Twice a year, in the fall and again in the spring, most of the Authority’s employees located at the CFC go into “outage mode” for three to four weeks. That time is devoted to tune up and inspection of one of the two thermal-generation units located at the complex. Just like it’s a good idea to winterize your car for the oncoming changes in weather, GRDA uses this time to prepare its unit for reliable operations through the coming cold weather season.

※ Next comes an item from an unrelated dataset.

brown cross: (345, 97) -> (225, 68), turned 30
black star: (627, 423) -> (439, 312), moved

Mechanical components are checked, operating systems are tested, electronics are calibrated and, in general, most everything gets a good inspection during the scheduled downtime. Of course, accomplishing all that requires a coordinated team effort that involves employees across many areas. GRDA mechanics, operators, instrument technicians, lab technicians, welders, heavy equipment operators, administrative and inventory personnel and more all play key roles during this important time of the year. And while the work may take place over the course of several weeks, the planning and preparation is often in the works for many months before the unit is actually taken out of service.

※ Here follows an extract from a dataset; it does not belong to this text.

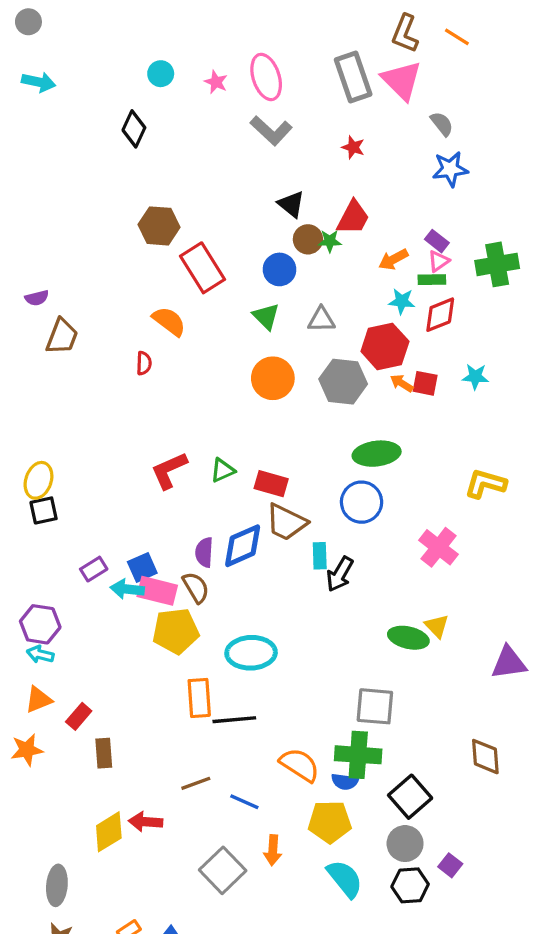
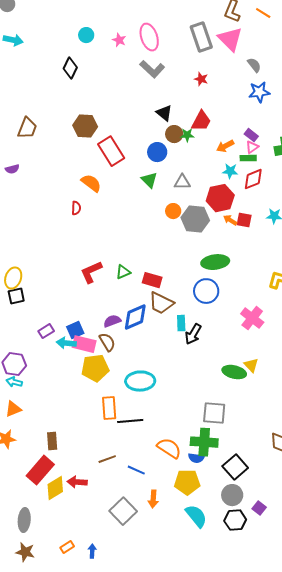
brown trapezoid: (62, 336) -> (27, 128), moved
orange circle: (273, 378) -> (173, 211), moved, size x0.6
purple semicircle: (204, 552) -> (112, 321), turned 66
red rectangle: (79, 716) -> (40, 470), moved, size x1.8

In summary, it is a busy time at the GRDA CFC and it’s busy for one key reason: reliability. In fact, reliability has defined this facility since GRDA began producing electricity there in the early 1980s. One good measuring stick for reliability is “unit availability” which measures the number of hours a generating unit is available to produce power compared to the number of hours in the period. While the electric industry standard is 85 to 90 percent, GRDA typically exceeds that standard at its Chouteau facility with both generating units typically achieving just better than 90 percent. That type of success happens because of good maintenance programs, well-executed maintenance outages, and the efforts of experienced employees.

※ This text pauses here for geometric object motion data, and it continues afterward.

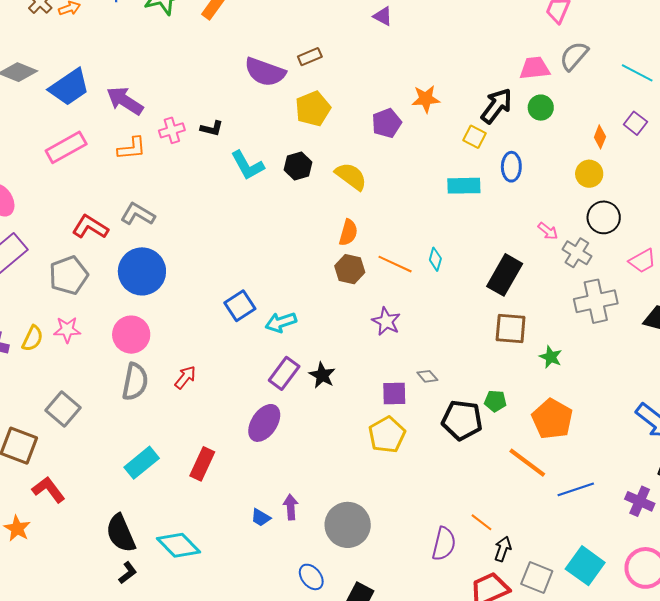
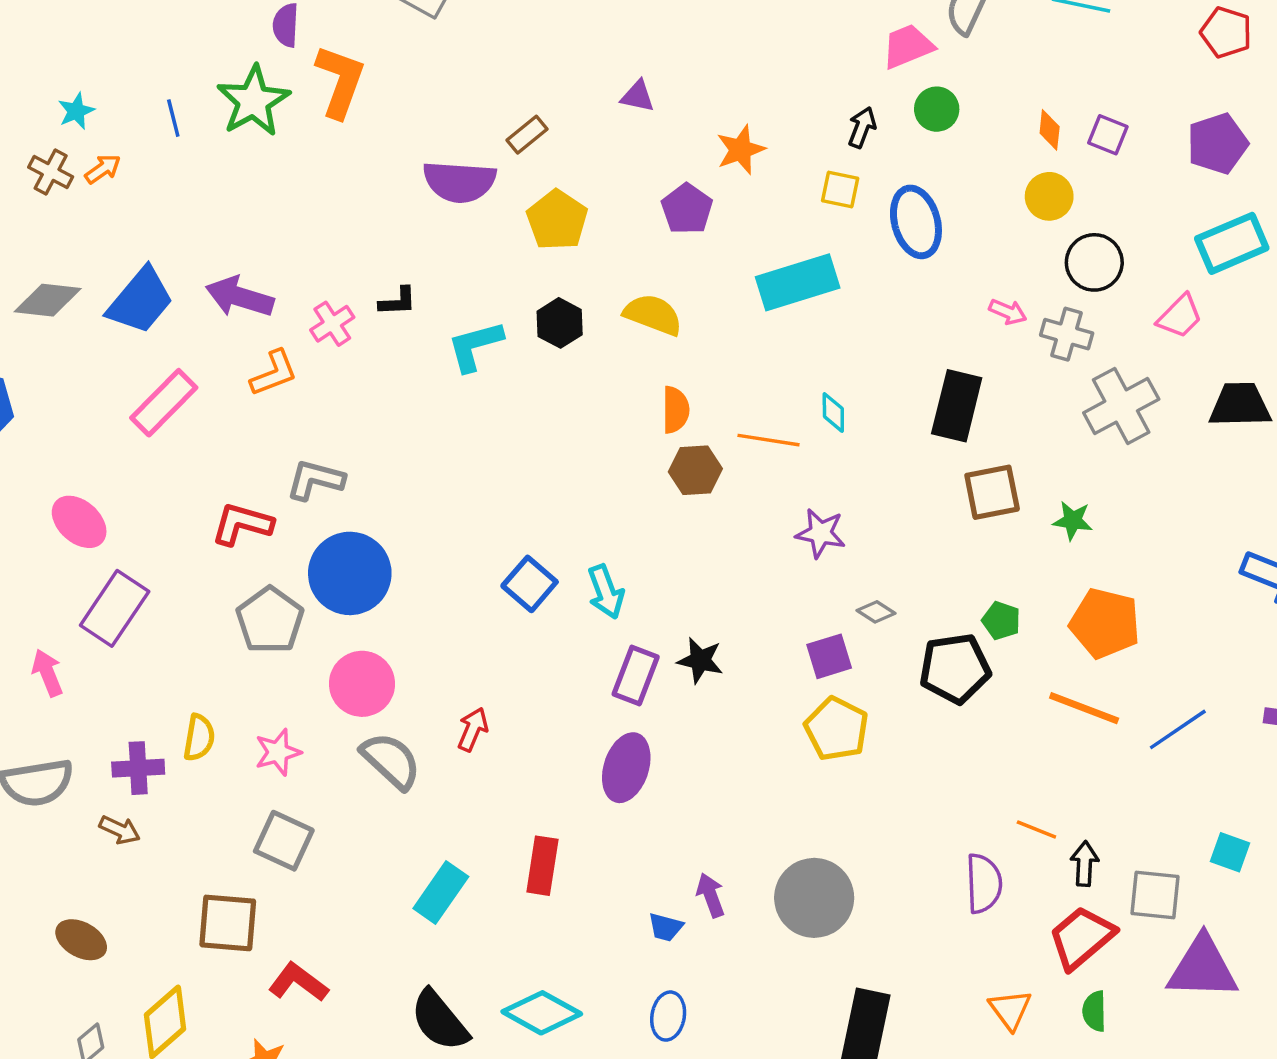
purple triangle: (383, 16) -> (638, 96), moved
black arrow: (496, 106) -> (862, 127), size x0.6
purple square: (635, 123) -> (1108, 135), moved
cyan L-shape: (247, 165) -> (475, 346), turned 120
blue ellipse: (511, 167) -> (916, 222), size x1.4
cyan rectangle: (464, 186) -> (798, 282), moved, size x1.4
gray pentagon: (69, 275) -> (270, 620), moved
purple star: (386, 321) -> (821, 533), moved
cyan arrow: (281, 322) -> (606, 592), turned -76
pink star: (67, 330) -> (278, 752), moved
gray semicircle: (135, 382) -> (391, 761), turned -42
green pentagon: (495, 401) -> (1001, 621), turned 30
cyan square: (585, 566) -> (1230, 852), size x0.6
blue ellipse: (311, 577) -> (668, 1016), moved, turned 64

Headquartered in Vinita, GRDA is Oklahoma’s state-owned electric utility; fully funded by revenues from electric and water sales instead of taxes. Directly or indirectly, GRDA’s low-cost, reliable electricity touches75 of 77 counties in the state. At no cost to taxpayers, GRDA also manages 70,000 surface acres of lakes in the state, including Grand Lake, Lake Hudson and the W.R. Holway Reservoir. Today, GRDA’s 500 employees continue to produce the same “power for progress” that has benefited the state for 75 years.